20 Maj 2016, Pią 20:55, PID: 543234
vesanya napisał(a):Jeśli szukasz osoby, która myśli dokładnie tak jak Ty to faktycznie, nie znajdziesz jej. W przyjaźni chyba nie chodzi o to, żeby mieć ten sam sposób patrzenia na świat, chociaż to oczywiście mogłoby być fajne (ale z czasem troszkę nudne ). Ważniejsze jest chyba to, żeby ten ktoś akceptował Twoją odmienność, a Ty jego, i żeby być w stanie pogodzić ze sobą istniejące różnice. Oczywiście też nie ma co dobierać sobie towarzystwa z kompletnie innej bajki, ale i nie przesadzać z oczekiwaniem stuprocentowego zrozumienia. Istotna jest sama otwartość na Twoje poglądy, ich akceptacja, próba zrozumienia (nie znaczy to od razu zgadzania się z Tobą). To stwarza odpowiednie pole dla swobodnej wymiany myśli.

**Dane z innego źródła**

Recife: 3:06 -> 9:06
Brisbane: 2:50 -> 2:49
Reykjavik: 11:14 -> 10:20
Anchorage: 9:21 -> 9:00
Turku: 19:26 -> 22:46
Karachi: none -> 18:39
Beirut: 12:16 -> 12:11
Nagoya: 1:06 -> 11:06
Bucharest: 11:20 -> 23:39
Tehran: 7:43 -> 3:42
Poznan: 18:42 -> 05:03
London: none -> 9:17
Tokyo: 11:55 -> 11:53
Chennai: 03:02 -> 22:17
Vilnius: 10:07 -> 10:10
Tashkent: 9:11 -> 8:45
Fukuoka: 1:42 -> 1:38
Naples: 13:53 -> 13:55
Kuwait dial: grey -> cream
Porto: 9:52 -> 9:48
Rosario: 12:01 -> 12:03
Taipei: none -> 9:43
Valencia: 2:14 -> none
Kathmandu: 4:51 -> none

No to już jest naprawdę level hard. Znaleźć osobę, która będzie w stanie zaakceptować i zrozumieć mnie mimo różnicy zdań. Choć czasem odnoszę wrażenie, że może i jest parę takich osób w moim otoczeniu, ale przez moją niechęć do poznawania ludzi nigdy nie będę w stanie dowiedzieć się, co mogą o mnie sądzić. Przy czym w pewnej kwestii z pewnością różnię się od wszystkich do tego stopnia, że ujawnianie takich myśli komukolwiek grozi narażeniem się na wyśmianie czy posądzeniem o schizofrenię. Jeden z najbliższych znajomych nazwał mnie raz nawet "cynicznym dupkiem", bo tak podobno brzmi to co mówię na ten temat. A ja uważam, że mam prawo mieć ambicje na miarę moich możliwości i mam prawo w te możliwości wierzyć, choćby nie wiem jak niewiarygodne miałyby się wydawać.